Central fellowships are awarded by multi-disciplinary faculty committees, the Dean, and the Associate Dean of the Graduate Division. All candidates must be new students, nominated directly by their department. Departments are limited in nominations per fellowship and must provide strong evidence of the student’s ability to contribute to the UCSB academic community and research environment.
Associate Dean of Student Affairs Carol Dixon says, “We are pleased and honored to have all these exceptional students choosing to join us at the Gevirtz Graduate School of Education.”

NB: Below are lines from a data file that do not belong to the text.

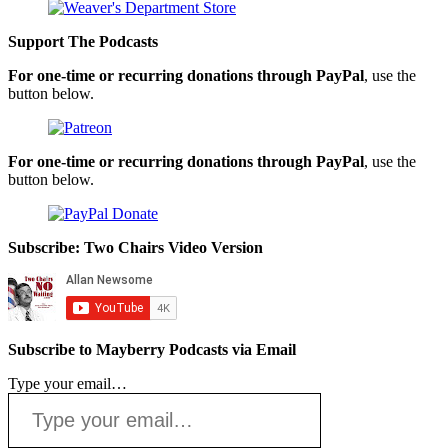
Support The Podcasts
For one-time or recurring donations through PayPal
, use the
button below.
For one-time or recurring donations through PayPal
, use the
button below.
Subscribe: Two Chairs Video Version
Subscribe to Mayberry Podcasts via Email
Type your email…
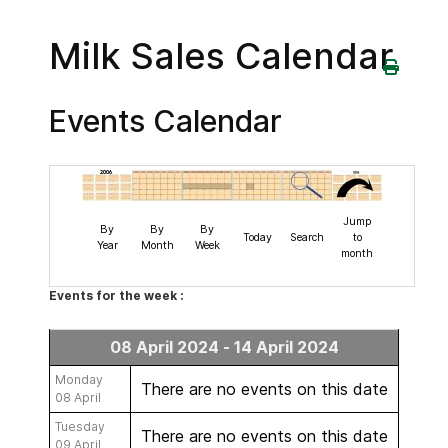
Milk Sales Calendar
Events Calendar
Jump
By
By
By
Today
Search
to
Year
Month
Week
month
Events for the week :
08 April 2024 - 14 April 2024
Monday
There are no events on this date
08 April
Tuesday
There are no events on this date
09 April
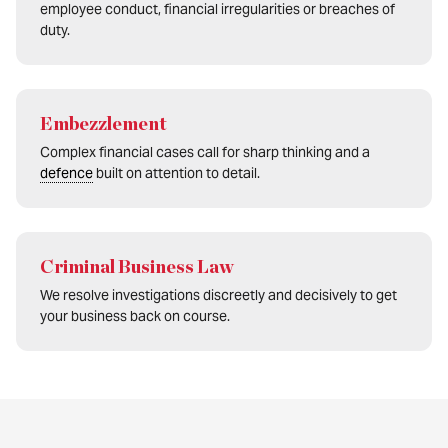
employee conduct, financial irregularities or breaches of
duty.
Embezzlement
Complex financial cases call for sharp thinking and a
defence
built on attention to detail.
Criminal Business Law
We resolve investigations discreetly and decisively to get
your business back on course.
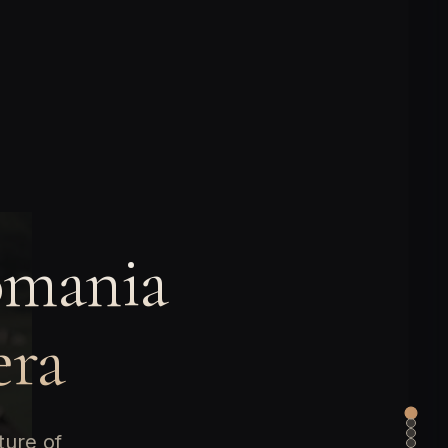
omania
era
ture of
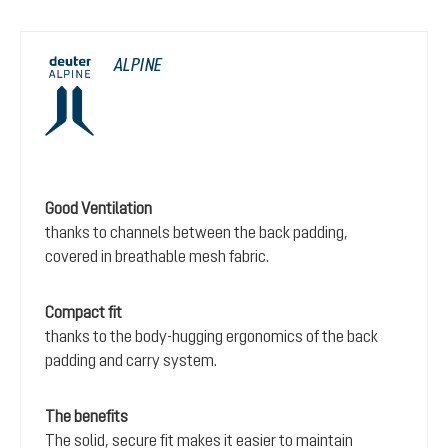
ALPINE
Good Ventilation
thanks to channels between the back padding,
covered in breathable mesh fabric.
Compact fit
thanks to the body-hugging ergonomics of the back
padding and carry system.
The benefits
The solid, secure fit makes it easier to maintain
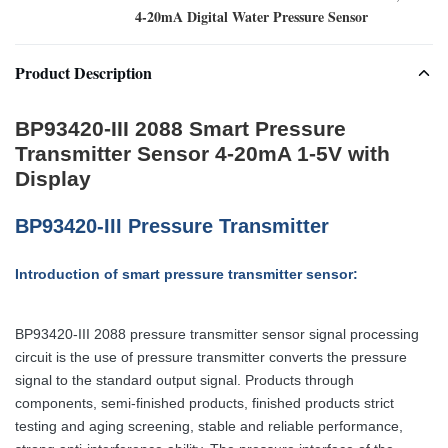
4-20mA Digital Water Pressure Sensor
Product Description
BP93420-III 2088 Smart Pressure
Transmitter Sensor 4-20mA 1-5V with
Display
BP93420-III Pressure Transmitter
Introduction of smart pressure transmitter sensor:
BP93420-III 2088 pressure transmitter sensor signal processing
circuit is the use of pressure transmitter converts the pressure
signal to the standard output signal. Products through
components, semi-finished products, finished products strict
testing and aging screening, stable and reliable performance,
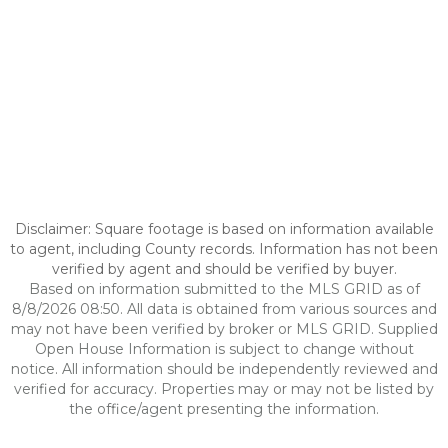
Disclaimer: Square footage is based on information available
to agent, including County records. Information has not been
verified by agent and should be verified by buyer.
Based on information submitted to the MLS GRID as of
8/8/2026 08:50. All data is obtained from various sources and
may not have been verified by broker or MLS GRID. Supplied
Open House Information is subject to change without
notice. All information should be independently reviewed and
verified for accuracy. Properties may or may not be listed by
the office/agent presenting the information.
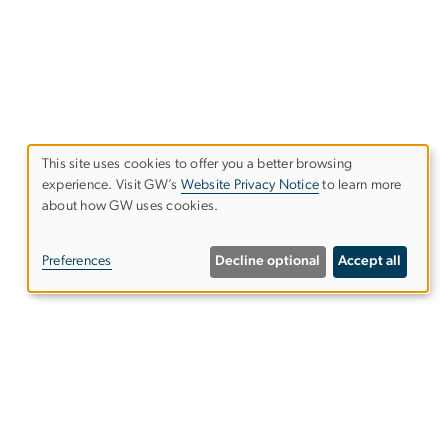
This site uses cookies to offer you a better browsing
experience. Visit GW’s
Website Privacy Notice
to learn more
Use
about how GW uses cookies.
of
Preferences
Decline optional
Accept all
personal
data
and
cookies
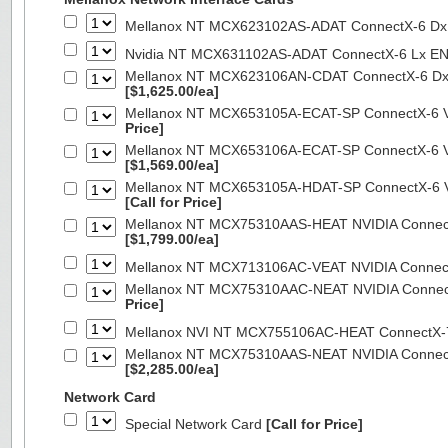
Mellanox NT MCX623102AS-ADAT ConnectX-6 Dx 
Nvidia NT MCX631102AS-ADAT ConnectX-6 Lx EN
Mellanox NT MCX623106AN-CDAT ConnectX-6 Dx 
[$1,625.00/ea]
Mellanox NT MCX653105A-ECAT-SP ConnectX-6 VP
Price]
Mellanox NT MCX653106A-ECAT-SP ConnectX-6 VP
[$1,569.00/ea]
Mellanox NT MCX653105A-HDAT-SP ConnectX-6 VP
[Call for Price]
Mellanox NT MCX75310AAS-HEAT NVIDIA ConnectX
[$1,799.00/ea]
Mellanox NT MCX713106AC-VEAT NVIDIA Connec
Mellanox NT MCX75310AAC-NEAT NVIDIA Connect
Price]
Mellanox NVI NT MCX755106AC-HEAT ConnectX-
Mellanox NT MCX75310AAS-NEAT NVIDIA ConnectX
[$2,285.00/ea]
Network Card
Special Network Card
[Call for Price]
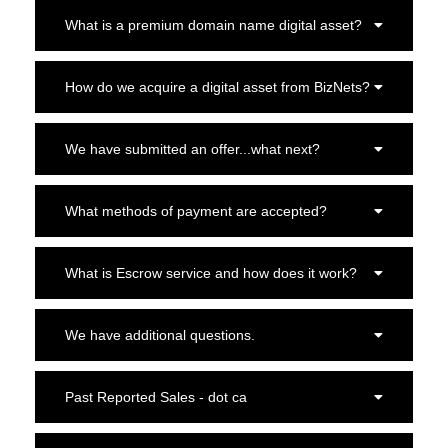
What is a premium domain name digital asset?
How do we acquire a digital asset from BizNets?
We have submitted an offer...what next?
What methods of payment are accepted?
What is Escrow service and how does it work?
We have additional questions.
Past Reported Sales - dot ca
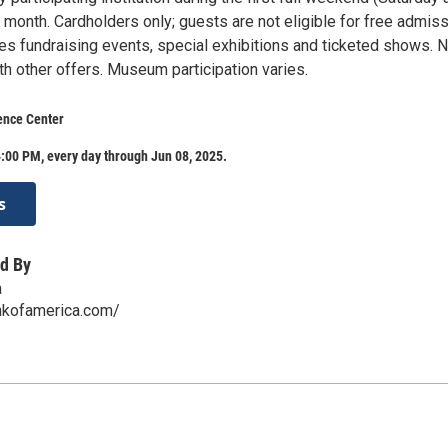
month. Cardholders only; guests are not eligible for free admiss
s fundraising events, special exhibitions and ticketed shows. N
h other offers. Museum participation varies.
ence Center
:00 PM, every day through Jun 08, 2025.
s
d By
a
nkofamerica.com/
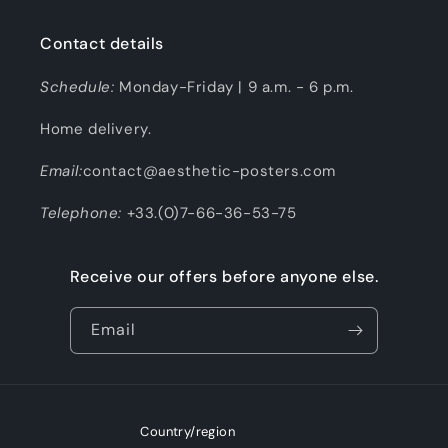
Contact details
Schedule:
Monday-Friday | 9 a.m. - 6 p.m.
Home delivery.
Email:
contact@aesthetic-posters.com
Telephone:
+33.(0)7-66-36-53-75
Receive our offers before anyone else.
Email
Country/region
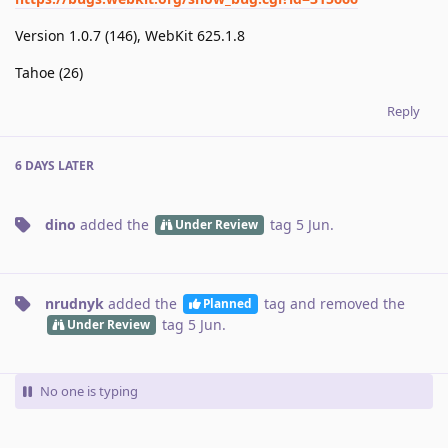
Version 1.0.7 (146), WebKit 625.1.8
Tahoe (26)
Reply
6 DAYS
LATER
dino
added the
tag
5 Jun
.
Under Review
nrudnyk
added the
tag
and removed the
Planned
tag
5 Jun
.
Under Review
No one is typing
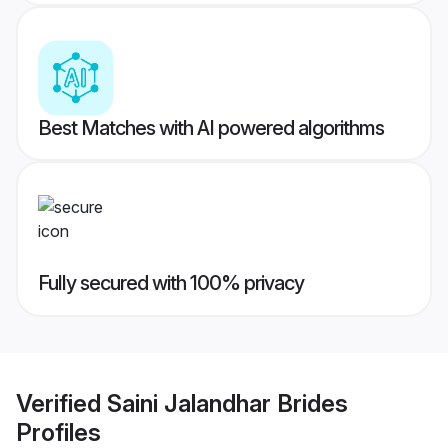
Best Matches with AI powered algorithms
Fully secured with 100% privacy
Verified
Saini Jalandhar Brides
Profiles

Recipients are chosen based on merit, and must demonstrate present and future potential for success through accomplishments in their grade point average, research experience, and GRE scores, as well as in letters of recommendation, statement of purpose, and personal statement. The Dean’s Fellowship, awarded to Sofie Beem and Lauren Honeycutt, and the Graduate Opportunity Fellowship, awarded to Julie Antilla, are one-year awards provided by the Graduate Division. Students may receive these fellowships twice during their academic careers, but must be re-nominated each year.
The Doctoral Scholar Fellowship, awarded to Catherine Saunders, and the Regents Special Fellowship, awarded to Elisa Hernandez, Sarah Kuriakose, and Margaret Moody, are both five year awards. In addition to a stipend and payment of fees, recipients are guaranteed approximately 50% time employment in their second, third, and fourth years, and are given access to University housing during their first year.
This year’s fellowship recipients from the Gevirtz School have chosen emphases in areas including: School Psychology, Teaching and Learning, Cultural Perspectives and Comparative Education, Counseling Psychology, and Clinical Psychology.